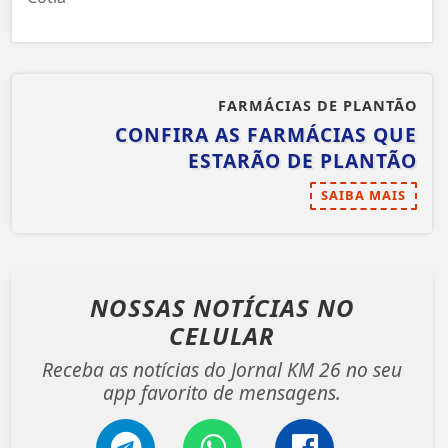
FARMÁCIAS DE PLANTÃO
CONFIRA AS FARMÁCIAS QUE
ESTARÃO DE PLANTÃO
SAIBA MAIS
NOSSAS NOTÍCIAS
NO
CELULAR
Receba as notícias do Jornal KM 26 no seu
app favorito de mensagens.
--------------------------------
* TRY IT *
Leave out the pictures and output every record above precisely as given.

* OUTPUT BELOW *
FARMÁCIAS DE PLANTÃO
CONFIRA AS FARMÁCIAS QUE
ESTARÃO DE PLANTÃO
SAIBA MAIS
NOSSAS NOTÍCIAS
NO
CELULAR
Receba as notícias do Jornal KM 26 no seu
app favorito de mensagens.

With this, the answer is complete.